EXERCISE GOAL
Once you reach the line containing "LA FISCALITÀ DIRETTA ED INDIRETTA DEGLI" in the entries below, write out that line and each one after it down to the line containing "MANTENIMENTO DELLA QUALIFICA", exactly and with nothing added.

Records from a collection
= = = = = = =

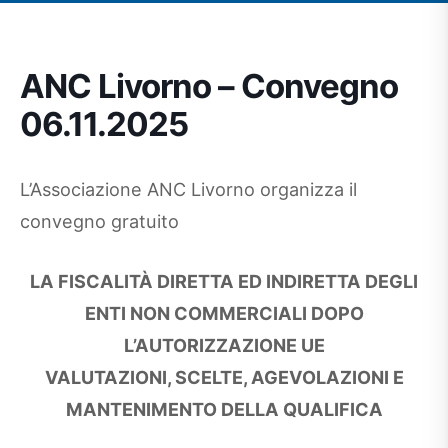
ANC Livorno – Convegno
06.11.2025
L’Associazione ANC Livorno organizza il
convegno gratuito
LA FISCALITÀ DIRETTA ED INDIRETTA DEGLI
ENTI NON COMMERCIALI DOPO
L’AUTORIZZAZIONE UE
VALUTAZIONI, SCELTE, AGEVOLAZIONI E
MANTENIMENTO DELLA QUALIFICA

= = = = = = =

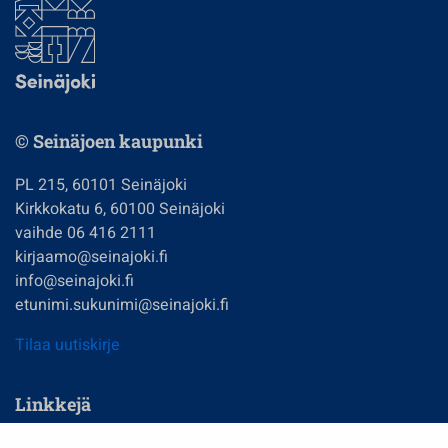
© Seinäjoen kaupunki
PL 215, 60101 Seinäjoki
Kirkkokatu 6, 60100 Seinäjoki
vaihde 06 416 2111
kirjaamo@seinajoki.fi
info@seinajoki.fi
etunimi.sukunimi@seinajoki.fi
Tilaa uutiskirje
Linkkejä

= = = = = = =

EXPECTED OUTPUT
LA FISCALITÀ DIRETTA ED INDIRETTA DEGLI
ENTI NON COMMERCIALI DOPO
L’AUTORIZZAZIONE UE
VALUTAZIONI, SCELTE, AGEVOLAZIONI E
MANTENIMENTO DELLA QUALIFICA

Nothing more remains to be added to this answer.